Repositioning of a Diaminothiazole Series Confirmed to Target the Cyclin-Dependent Kinase CRK12 for Use in the Treatment of African Animal Trypanosomiasis
- J Med Chem. 2022 Apr 14;65(7):5606-5624. doi: 10.1021/acs.jmedchem.1c02104.
- 1. Drug Discovery Unit, Wellcome Centre for Anti-Infectives Research, Division of Biological Chemistry and Drug Discovery, University of Dundee, Dow Street, Dundee DD1 5EH, United Kingdom.
- 2. Wellcome Centre for Anti-Infectives Research, Division of Biological Chemistry and Drug Discovery, School of Life Sciences, University of Dundee, Dow Street, Dundee DD1 5EH, United Kingdom.
- 3. GALVmed, Doherty Building, Pentlands Science Park, Bush Loan, Penicuik, Edinburgh EH26 0PZ, United Kingdom.
- 4. Swiss Tropical and Public Health Institute, Socinstrasse 57, CH-4002 Basel, Switzerland.
- 5. University of Basel, Petersplatz 1, CH-4001 Basel, Switzerland.
- 6. University of Greenwich, Medway Campus, Central Avenue, Chatham Maritime, Chatham, Kent ME4 4TB United Kingdom.
- 7. Centre International de Recherche-Développement sur l'Elevage en zone Subhumide (CIRDES), No 559 ru 5-31 angle Av. du Gouverneur Louveau, 01 BP: 454 Bobo-Dioulasso 01, Burkina Faso.

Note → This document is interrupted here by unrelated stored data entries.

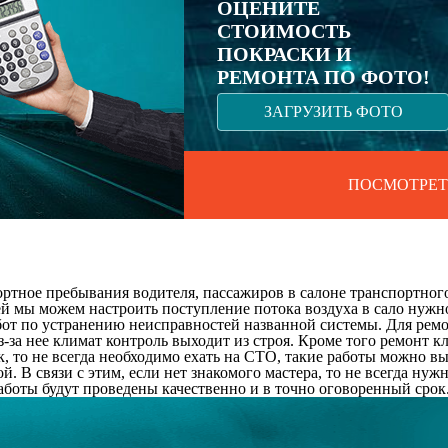
ОЦЕНИТЕ
СТОИМОСТЬ
ПОКРАСКИ И
РЕМОНТА ПО ФОТО!
ЗАГРУЗИТЬ ФОТО
ПОСМОТРЕТ
ортное пребывания водителя, пассажиров в салоне транспортног
ей мы можем настроить поступление потока воздуха в сало нужно
бот по устранению неисправностей названной системы. Для ремо
з-за нее климат контроль выходит из строя. Кроме того ремонт 
, то не всегда необходимо ехать на СТО, такие работы можно в
кой. В связи с этим, если нет знакомого мастера, то не всегда н
аботы будут проведены качественно и в точно оговоренный срок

African animal trypanosomiasis or nagana, caused principally by Infection of the protozoan parasites Trypanosoma congolense and Trypanosoma vivax, is a major problem in cattle and Other livestocks in sub-Saharan Africa. Current treatments are threatened by the emergence of drug resistance and there is an urgent need for new, effective drugs. Here, we report the repositioning of a compound series initially developed for the treatment of human African trypanosomiasis. A medicinal chemistry program, focused on deriving more soluble analogues, led to development of a lead compound capable of curing cattle infected with both T. congolense and T. vivax via intravenous dosing. Further optimization has the potential to yield a single-dose intramuscular treatment for this disease. Comprehensive mode of action studies revealed that the molecular target of this promising compound and related analogues is the cyclin-dependent kinase CRK12.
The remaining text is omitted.